And, drawing me aside, he said certain words, which I answered, giving him the signs.
“Do you agree?” asked Maya.
“Yes, Lady, since I must, though it pleases me little to open my mind before a stranger. Let us step apart,”—and he walked to the centre of the platform, followed by Maya and myself.
“Lady,” he began, “my business with you is not easy to tell. For many years we were affianced, and both you and your father promised that we should be wed when you returned from this journey——”
“Surely, as things are, cousin, it is needless to discuss the matter of our betrothal,” she broke in with sarcasm.
“Not altogether needless, Lady,” he answered. “I have much to ask your pardon for, yet I make bold to ask it. Maya, you know well that I have loved and love you dearly, and that no other woman has ever been near my heart.”
“Indeed,” she said with a laugh, “these words sound strange in the mouth of the new-made husband of Nahua.”
“Perhaps, Lady, and yet they are true.
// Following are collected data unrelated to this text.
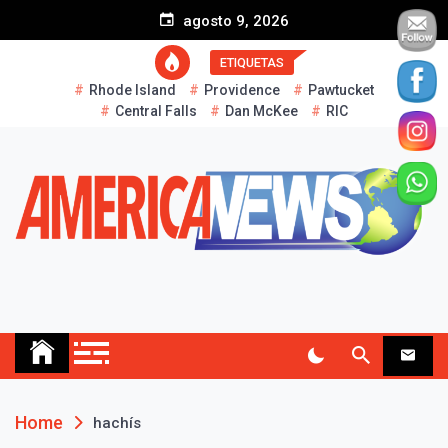
S
agosto 9, 2026
k
i
ETIQUETAS
p
Rhode Island
Providence
Pawtucket
t
Central Falls
Dan McKee
RIC
o
c
o
n
t
e
n
t
AMERICA NEWS
Historias Reales…
Home
hachís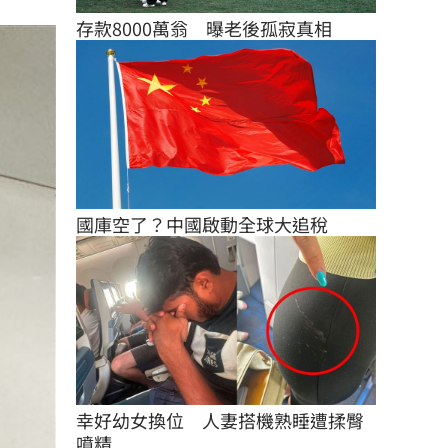
存款8000萬翁　曝老後孤寂真相
國庫空了？中國啟動全球大追稅
幸好幼女換位　人妻搭機熟睡遭揉臀
噴精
I am married to Nahua, but I do not love her, though she loves me. It is you whom I love, and when I saw you yesterday all my heart went out to you, so that I almost hated the fair bride at my side.”
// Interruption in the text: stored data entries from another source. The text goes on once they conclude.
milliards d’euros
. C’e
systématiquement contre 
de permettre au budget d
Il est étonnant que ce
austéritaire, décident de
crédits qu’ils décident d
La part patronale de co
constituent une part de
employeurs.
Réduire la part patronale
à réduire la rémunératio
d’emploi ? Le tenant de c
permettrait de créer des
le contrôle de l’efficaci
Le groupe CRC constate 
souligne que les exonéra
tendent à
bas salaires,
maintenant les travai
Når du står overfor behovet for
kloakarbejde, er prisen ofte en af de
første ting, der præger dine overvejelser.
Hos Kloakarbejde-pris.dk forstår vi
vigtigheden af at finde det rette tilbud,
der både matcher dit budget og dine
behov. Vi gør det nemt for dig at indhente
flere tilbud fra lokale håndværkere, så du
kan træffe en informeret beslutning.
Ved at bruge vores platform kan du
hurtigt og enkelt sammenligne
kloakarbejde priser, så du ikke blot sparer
“Why, then, did you marry her?”
“Because I must, and because I believed you dead, and your father with you, as did every man in the city. You and Zibalbay being dead, as I thought, was it wonderful that I should wish to keep the place that many were plotting to take from me? This could be done in one way only, by the help of Mattai, the most clever and the most powerful man in the city, and this was Mattai’s price, that his daughter should become the Lady of the Heart. Well, she loved me, she is beautiful, and she has her father’s strength and foresight, so that among all the ladies in the land there was none more fitted to be my wife.”